> Exercise: Every record below needs to be written out exactly, apart from the pictures.

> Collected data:
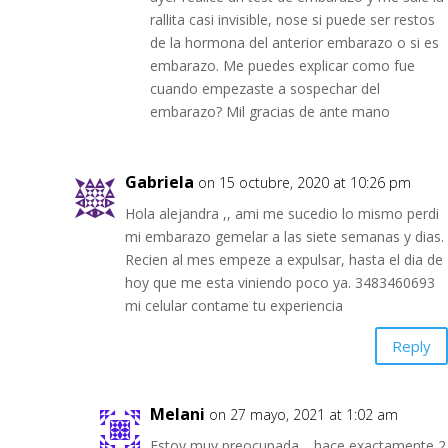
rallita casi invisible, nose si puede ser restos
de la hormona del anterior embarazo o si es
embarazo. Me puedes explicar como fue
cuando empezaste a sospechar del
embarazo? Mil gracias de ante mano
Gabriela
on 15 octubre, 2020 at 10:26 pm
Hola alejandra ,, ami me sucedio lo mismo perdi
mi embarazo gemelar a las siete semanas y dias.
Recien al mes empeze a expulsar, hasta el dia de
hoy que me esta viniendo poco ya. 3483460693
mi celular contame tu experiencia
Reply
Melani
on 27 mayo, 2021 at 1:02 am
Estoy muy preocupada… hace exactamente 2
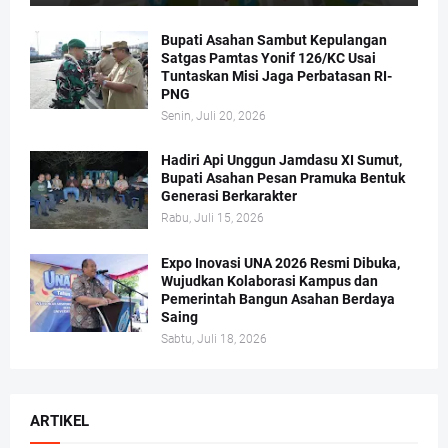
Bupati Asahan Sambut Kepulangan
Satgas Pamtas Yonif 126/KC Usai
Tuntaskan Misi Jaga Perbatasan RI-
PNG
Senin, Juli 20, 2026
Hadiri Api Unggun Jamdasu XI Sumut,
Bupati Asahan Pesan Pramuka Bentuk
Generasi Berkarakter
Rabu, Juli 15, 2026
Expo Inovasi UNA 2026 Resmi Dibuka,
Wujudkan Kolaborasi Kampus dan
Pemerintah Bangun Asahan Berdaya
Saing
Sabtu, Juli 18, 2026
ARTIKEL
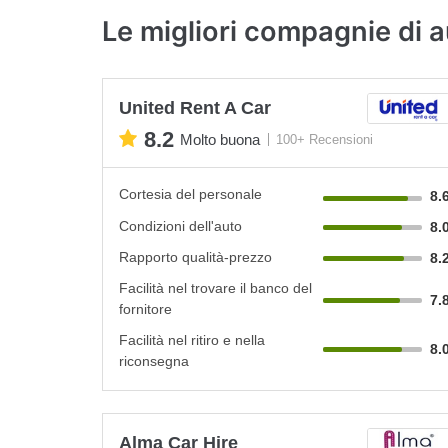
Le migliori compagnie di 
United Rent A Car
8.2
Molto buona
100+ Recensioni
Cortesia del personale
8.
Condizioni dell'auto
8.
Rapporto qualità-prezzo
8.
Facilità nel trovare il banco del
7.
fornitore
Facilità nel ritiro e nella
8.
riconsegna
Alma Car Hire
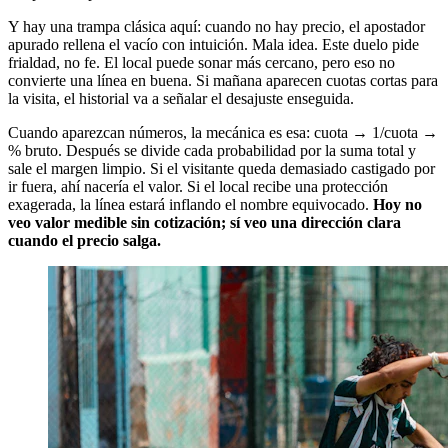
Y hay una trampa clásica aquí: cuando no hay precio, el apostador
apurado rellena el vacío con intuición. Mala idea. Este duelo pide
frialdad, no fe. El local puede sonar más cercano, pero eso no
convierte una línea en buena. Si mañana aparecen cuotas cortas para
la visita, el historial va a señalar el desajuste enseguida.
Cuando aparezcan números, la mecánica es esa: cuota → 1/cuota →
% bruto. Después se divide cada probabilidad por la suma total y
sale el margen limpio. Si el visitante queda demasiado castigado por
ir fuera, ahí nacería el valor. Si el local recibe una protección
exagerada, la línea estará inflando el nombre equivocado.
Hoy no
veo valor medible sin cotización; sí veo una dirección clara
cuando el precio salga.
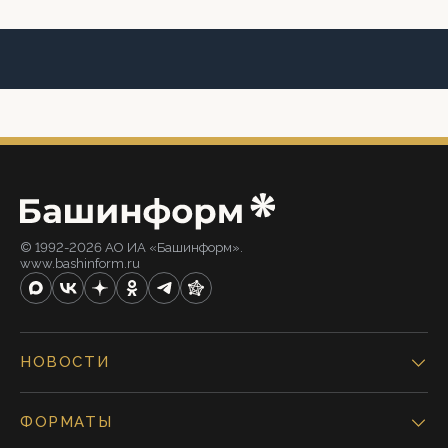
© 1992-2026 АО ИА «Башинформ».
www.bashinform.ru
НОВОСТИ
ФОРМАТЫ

> Result of the exercise:
rallita casi invisible, nose si puede ser restos
de la hormona del anterior embarazo o si es
embarazo. Me puedes explicar como fue
cuando empezaste a sospechar del
embarazo? Mil gracias de ante mano
Gabriela
on 15 octubre, 2020 at 10:26 pm
Hola alejandra ,, ami me sucedio lo mismo perdi
mi embarazo gemelar a las siete semanas y dias.
Recien al mes empeze a expulsar, hasta el dia de
hoy que me esta viniendo poco ya. 3483460693
mi celular contame tu experiencia
Reply
Melani
on 27 mayo, 2021 at 1:02 am
Estoy muy preocupada… hace exactamente 2
Bupati Asahan Sambut Kepulangan
Satgas Pamtas Yonif 126/KC Usai
Tuntaskan Misi Jaga Perbatasan RI-
PNG
Senin, Juli 20, 2026
Hadiri Api Unggun Jamdasu XI Sumut,
Bupati Asahan Pesan Pramuka Bentuk
Generasi Berkarakter
Rabu, Juli 15, 2026
Expo Inovasi UNA 2026 Resmi Dibuka,
Wujudkan Kolaborasi Kampus dan
Pemerintah Bangun Asahan Berdaya
Saing
Sabtu, Juli 18, 2026
ARTIKEL
Le migliori compagnie di 
United Rent A Car
8.2
Molto buona
100+ Recensioni
Cortesia del personale
8.
Condizioni dell'auto
8.
Rapporto qualità-prezzo
8.
Facilità nel trovare il banco del
7.
fornitore
Facilità nel ritiro e nella
8.
riconsegna
Alma Car Hire
Y hay una trampa clásica aquí: cuando no hay precio, el apostador
apurado rellena el vacío con intuición. Mala idea. Este duelo pide
frialdad, no fe. El local puede sonar más cercano, pero eso no
convierte una línea en buena. Si mañana aparecen cuotas cortas para
la visita, el historial va a señalar el desajuste enseguida.
Cuando aparezcan números, la mecánica es esa: cuota → 1/cuota →
% bruto. Después se divide cada probabilidad por la suma total y
sale el margen limpio. Si el visitante queda demasiado castigado por
ir fuera, ahí nacería el valor. Si el local recibe una protección
exagerada, la línea estará inflando el nombre equivocado.
Hoy no
veo valor medible sin cotización; sí veo una dirección clara
cuando el precio salga.
© 1992-2026 АО ИА «Башинформ».
www.bashinform.ru
НОВОСТИ
ФОРМАТЫ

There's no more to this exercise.